Working with the former type is much less complicated, as the document was originally created with another computer application and then converted. You will be able to extract lines, paragraphs, pages, and entire sections of the document so as to save it as a Word document.
If you receive a scanned PDF, your work becomes more complicated, as these are images and therefore cannot be edited. You can purchase OCR (optical character recognition) software such as ABBYY FineReader, Textbridge, or ReadIris which will read the image and then convert it into text.

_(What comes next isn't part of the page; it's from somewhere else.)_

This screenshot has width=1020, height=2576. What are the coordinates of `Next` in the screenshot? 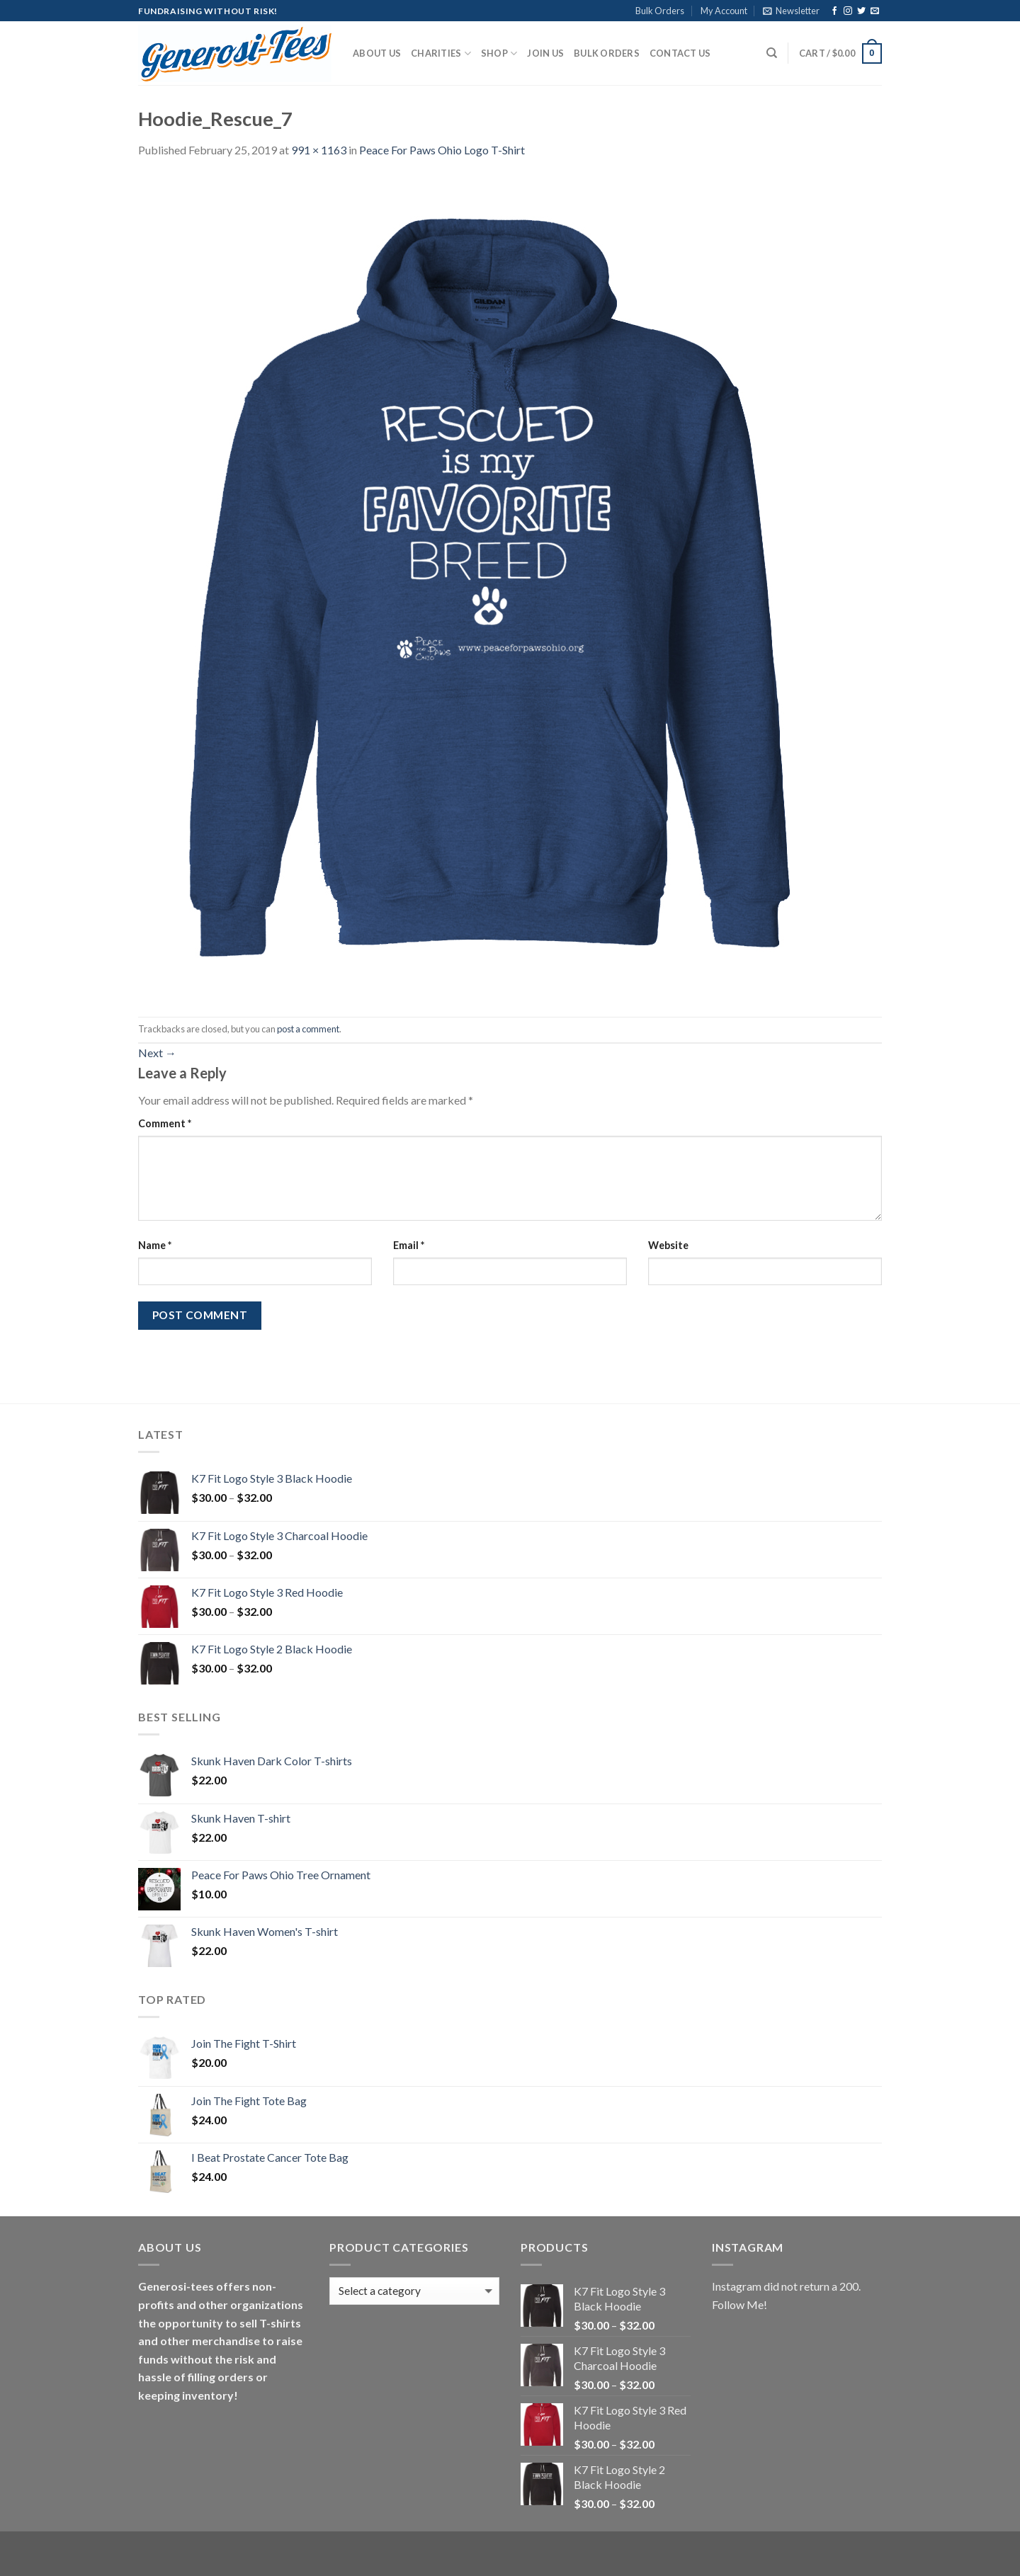 It's located at (157, 1052).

Whether you are working from application-generated or scanned PDFs, preserving the formatting of the original document is a challenge, especially if the document is rich in images and tables. Once you either extract or convert text, you will be able to manipulate the Word or Rich Text document so as to match the formatting of the PDF, but this is time consuming and not very feasible, especially if your contract with the client doesn’t reflect the extra time and effort necessary to return a perfectly formatted finished document.
If it’s important to your client that you produce a translation formatted exactly as the original was, request that they send the source files rather than a PDF. This will ensure that you are able to efficiently provide the client with a well-formatted translation.
You can then convert the finished document into a PDF for the client or return the Word or Rich Text document to them so that their graphic designers can lay out and format the piece as they wish.